De la Préhistoire à nos jours, découvrez la variété de traditions et de pratiques du piercing à travers le monde.


Parallèlement à l’exposition Dans ma peau, Piercing propose un point de vue anthropologique sur le piercing. Mêlant représentations artistiques, objets préhistoriques, photographies et bijoux, l’exposition présente des pratiques du piercing depuis 45 000 ans. Différentes traditions seront abordées : des Kayapos du Brésil aux Dayaks du Bornéo, des « Primitifs Modernes » aux États-Unis aux usages contemporains.

Trouer la peau et y placer un objet visible est une pratique qui remonte à la préhistoire et dont on trouve des traces sur tous les continents, une pratique qui a perduré jusqu’à aujourd’hui. Ces modifications du corps prennent des significations diverses : appartenance à un groupe, rites de passage, signes de prestige ou marques d’infamie, signes de soumission, de beauté et de force.

Si en Europe seule la boucle d’oreille semble avoir traversé les époques pour devenir une tradition bien ancrée, aujourd’hui les Occidentaux ont adopté de nouvelles modes et utilisent l’ensemble du corps comme moyen d’expression.

Parti de la Californie libertaire des années 1970, le renouveau de cette pratique ancestrale est inspiré par des précurseurs qui cherchaient à libérer le corps.
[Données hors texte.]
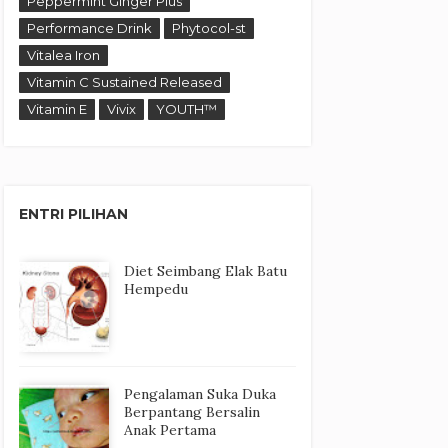
Peppermint Ginger Plus
Performance Drink
Phytocol-st
Vitalea Iron
Vitamin C Sustained Released
Vitamin E
Vivix
YOUTH™
ENTRI PILIHAN
Diet Seimbang Elak Batu
Hempedu
Pengalaman Suka Duka
Berpantang Bersalin
Anak Pertama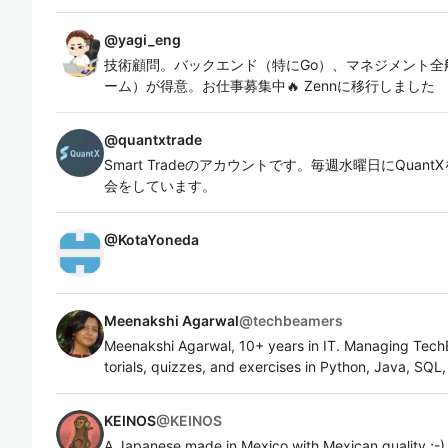
@
yagi_eng
技術顧問。バックエンド（特にGo）、マネジメント全
ーム）が得意。お仕事募集中🔥 Zennに移行しました
@
quantxtrade
Smart Tradeのアカウントです。毎週水曜日にQuan
会をしています。
@
KotaYoneda
Meenakshi Agarwal
@
techbeamers
Meenakshi Agarwal, 10+ years in IT. Managing TechB
torials, quizzes, and exercises in Python, Java, SQL
KEINOS
@
KEINOS
A Japanese made in Mexico with Mexican quality ;-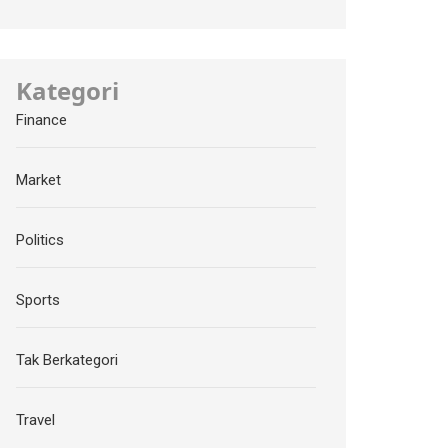
Kategori
Finance
Market
Politics
Sports
Tak Berkategori
Travel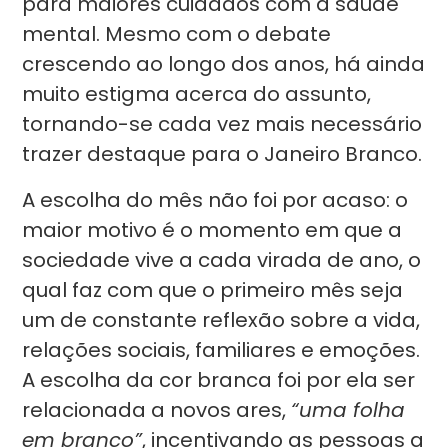
para maiores cuidados com a saúde
mental. Mesmo com o debate
crescendo ao longo dos anos, há ainda
muito estigma acerca do assunto,
tornando-se cada vez mais necessário
trazer destaque para o Janeiro Branco.
A escolha do mês não foi por acaso: o
maior motivo é o momento em que a
sociedade vive a cada virada de ano, o
qual faz com que o primeiro mês seja
um de constante reflexão sobre a vida,
relações sociais, familiares e emoções.
A escolha da cor branca foi por ela ser
relacionada a novos ares,
“uma folha
em branco”
, incentivando as pessoas a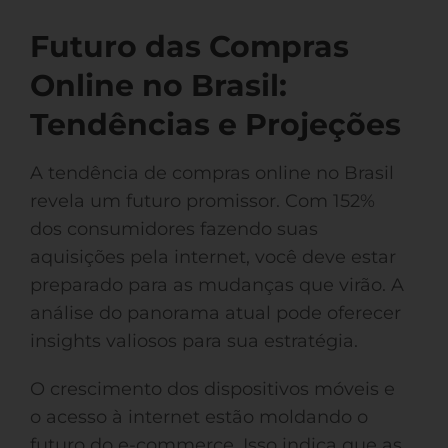
Futuro das Compras
Online no Brasil:
Tendências e Projeções
A tendência de compras online no Brasil
revela um futuro promissor. Com 152%
dos consumidores fazendo suas
aquisições pela internet, você deve estar
preparado para as mudanças que virão. A
análise do panorama atual pode oferecer
insights valiosos para sua estratégia.
O crescimento dos dispositivos móveis e
o acesso à internet estão moldando o
futuro do e-commerce. Isso indica que as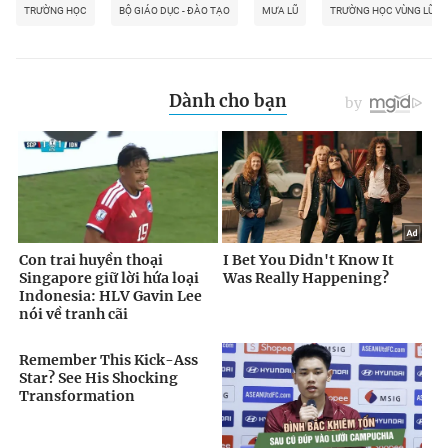
TRƯỜNG HỌC
BỘ GIÁO DỤC - ĐÀO TẠO
MƯA LŨ
TRƯỜNG HỌC VÙNG LŨ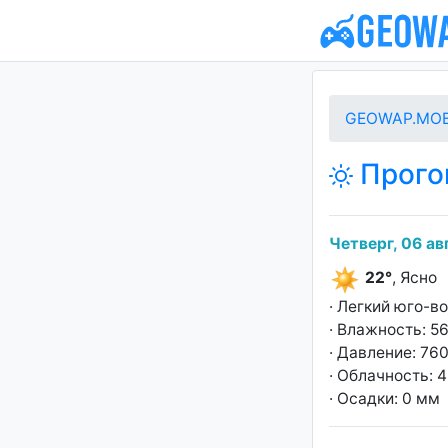
GEOWAP.MOB
Прогон
Четверг, 06 ав
22°
, Ясно
· Легкий юго-в
· Влажность: 5
· Давление: 760
· Облачность: 
· Осадки: 0 мм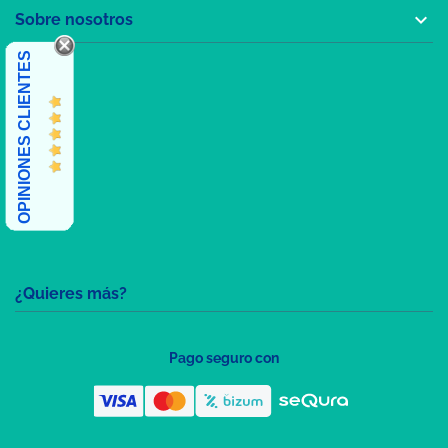

Sobre nosotros
OPINIONES CLIENTES
¿Quieres más?
Pago seguro con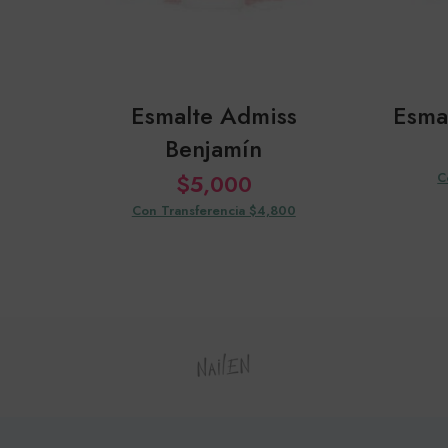
Esmalte Admiss
Esma
Benjamín
$
5,000
C
Con Transferencia $4,800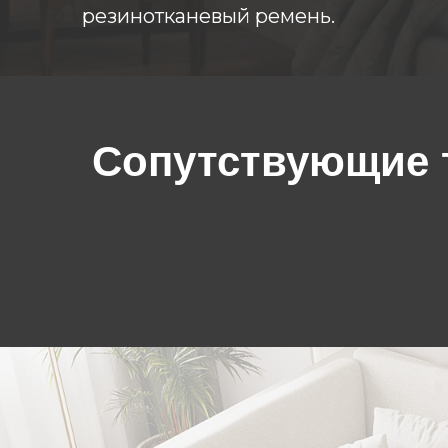
резинотканевый ремень.
Сопутствующие 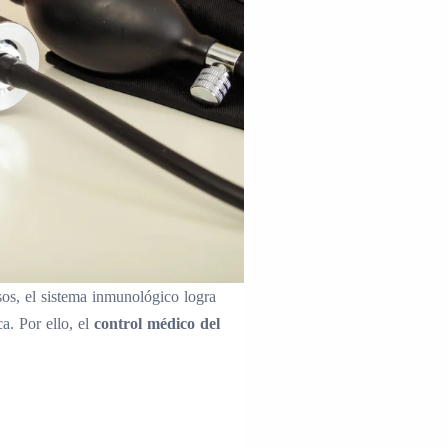
os, el sistema inmunológico logra
a. Por ello, el
control médico del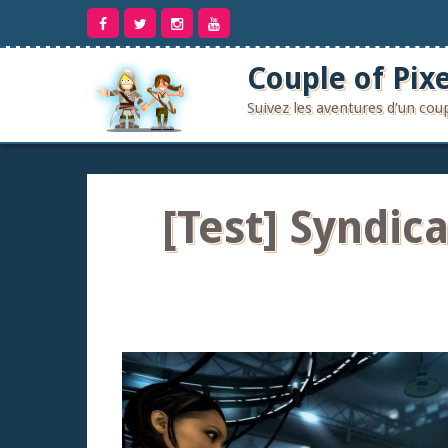
Aller
au
contenu
Couple of Pixe
Suivez les aventures d'un co
[Test] Syndic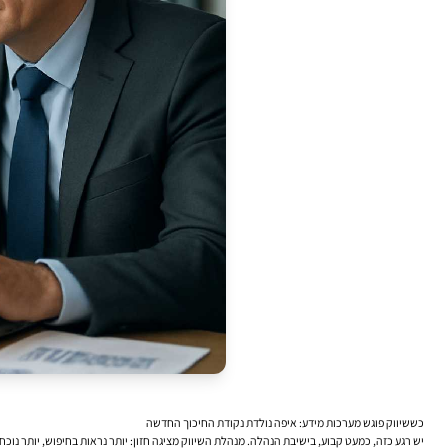
כששיווק פוגש מערכות מידע: איפה נולדת נקודת החיכוך החדשה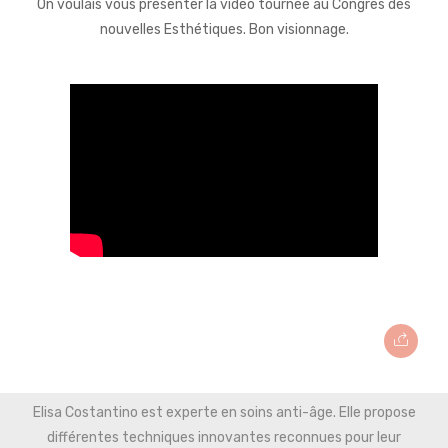
On voulais vous présenter la vidéo tournée au Congres des
nouvelles Esthétiques. Bon visionnage.
Elisa Costantino est experte en soins anti-âge. Elle propose
différentes techniques innovantes reconnues pour leur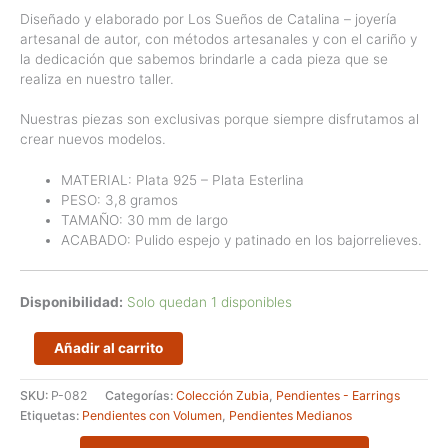
Diseñado y elaborado por Los Sueños de Catalina – joyería
artesanal de autor, con métodos artesanales y con el cariño y
la dedicación que sabemos brindarle a cada pieza que se
realiza en nuestro taller.
Nuestras piezas son exclusivas porque siempre disfrutamos al
crear nuevos modelos.
MATERIAL: Plata 925 – Plata Esterlina
PESO: 3,8 gramos
TAMAÑO: 30 mm de largo
ACABADO: Pulido espejo y patinado en los bajorrelieves.
Disponibilidad:
Solo quedan 1 disponibles
Pendientes
Añadir al carrito
Estructurales
en
SKU:
P-082
Categorías:
Colección Zubia
,
Pendientes - Earrings
Plata
Etiquetas:
Pendientes con Volumen
,
Pendientes Medianos
esterlina
-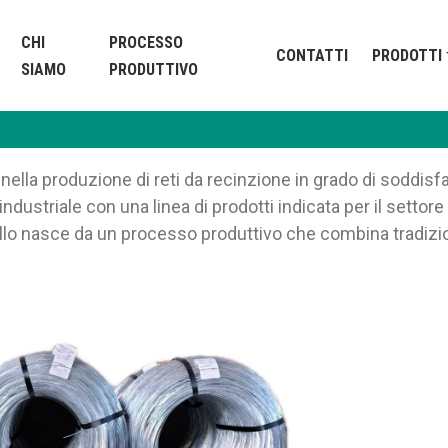
CHI
PROCESSO
CONTATTI
PRODOTTI
SIAMO
PRODUTTIVO
 nella produzione di reti da recinzione in grado di soddisf
ndustriale con una linea di prodotti indicata per il settore 
nello nasce da un processo produttivo che combina tradiz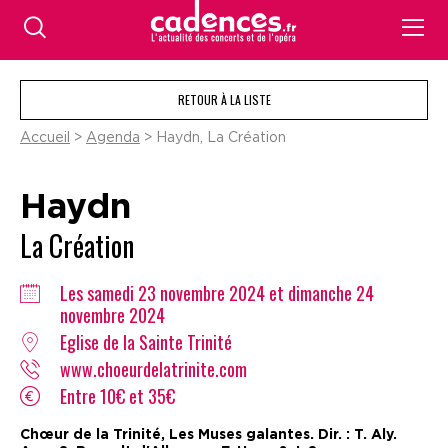
RETOUR À LA LISTE
Accueil
>
Agenda
> Haydn, La Création
Haydn
La Création
Les samedi 23 novembre 2024 et dimanche 24
novembre 2024
Eglise de la Sainte Trinité
www.choeurdelatrinite.com
Entre 10€ et 35€
Chœur de la Trinité, Les Muses galantes. Dir. : T. Aly.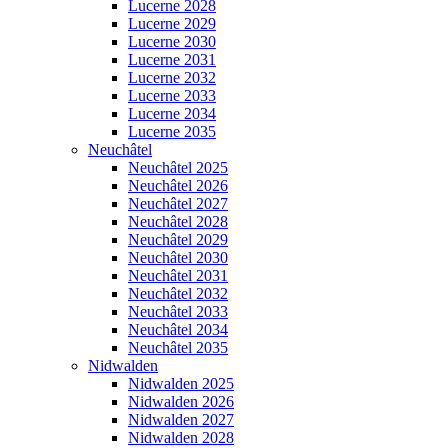
Lucerne 2028
Lucerne 2029
Lucerne 2030
Lucerne 2031
Lucerne 2032
Lucerne 2033
Lucerne 2034
Lucerne 2035
Neuchâtel
Neuchâtel 2025
Neuchâtel 2026
Neuchâtel 2027
Neuchâtel 2028
Neuchâtel 2029
Neuchâtel 2030
Neuchâtel 2031
Neuchâtel 2032
Neuchâtel 2033
Neuchâtel 2034
Neuchâtel 2035
Nidwalden
Nidwalden 2025
Nidwalden 2026
Nidwalden 2027
Nidwalden 2028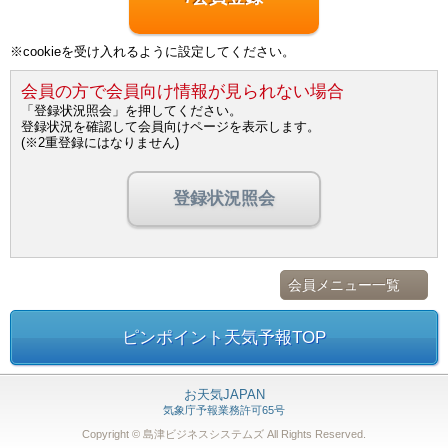
※cookieを受け入れるように設定してください。
会員の方で会員向け情報が見られない場合
「登録状況照会」を押してください。
登録状況を確認して会員向けページを表示します。
(※2重登録にはなりません)
登録状況照会
会員メニュー一覧
ピンポイント天気予報TOP
お天気JAPAN
気象庁予報業務許可65号
Copyright © 島津ビジネスシステムズ
All Rights Reserved.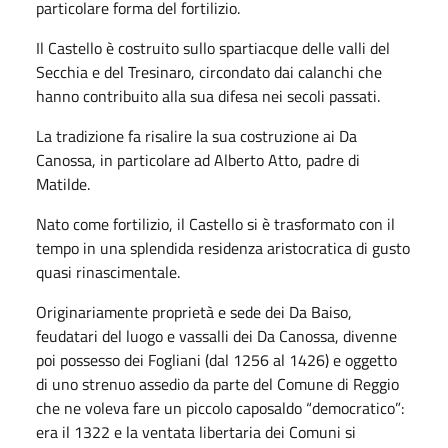
particolare forma del fortilizio.
Il Castello è costruito sullo spartiacque delle valli del
Secchia e del Tresinaro, circondato dai calanchi che
hanno contribuito alla sua difesa nei secoli passati.
La tradizione fa risalire la sua costruzione ai Da
Canossa, in particolare ad Alberto Atto, padre di
Matilde.
Nato come fortilizio, il Castello si è trasformato con il
tempo in una splendida residenza aristocratica di gusto
quasi rinascimentale.
Originariamente proprietà e sede dei Da Baiso,
feudatari del luogo e vassalli dei Da Canossa, divenne
poi possesso dei Fogliani (dal 1256 al 1426) e oggetto
di uno strenuo assedio da parte del Comune di Reggio
che ne voleva fare un piccolo caposaldo “democratico”:
era il 1322 e la ventata libertaria dei Comuni si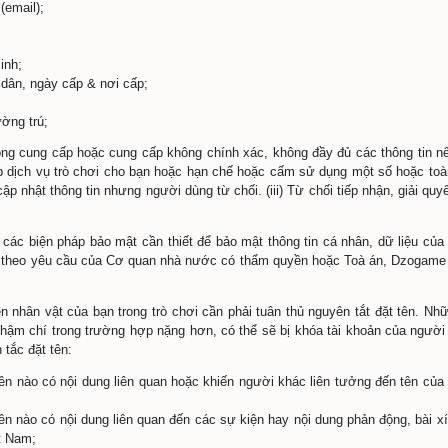
 sử dụng: là chủ tài khoản, sở hữu hợp pháp tài khoản.
 khoản & Đăng nhập:
g “9D” bạn cần có tài khoản để đăng nhập vào trò chơi. Việc
ng tài khoản Dzogame (gọi tắt là DzoID): Trong trường hợp n
 tuân thủ đầy đủ Quy chế tài khoản
TẠI ĐÂY
.
ng tài khoản liên kết Google, Facebook…. Tùy từng thời điểm
 đầy đủ quy chế tài khoản của Dzogame, và của nhà mạng hoặc
việc sử dụng các Tài khoản liên kết để đăng nhập vào trò ch
đảm bảo quyền lợi và lợi ích hợp pháp của bạn, Dzogame k
ỗ trợ giải quyết khiếu nại của bạn trong trường hợp bạn khô
thập, sử dụng & bảo vệ thông tin khách hàng:
quy định quản lý trò chơi và để hỗ trợ tốt nhất cho bạn về cá
phải cung cấp đầy đủ các thông tin sau đây:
Se définissant eux-mêmes comme « Primitifs Modernes », ils réinventent et réinterprètent les pratiques dans un nouveau contexte où le piercing se réalise désormais dans des conditions stériles et maîtrisées. C’est ainsi que le premier studio de piercing voit le jour en 1975.

D’abord réservée aux subcultures naissantes (gay, punk, SM), cette pratique va progressivement s’étendre à toute la société et s’imposer à l’échelle mondiale grâce à un phénomène d’imitation, soutenu par l’essor d’Internet, et s’imposer désormais sous un nom mondialisé : le piercing.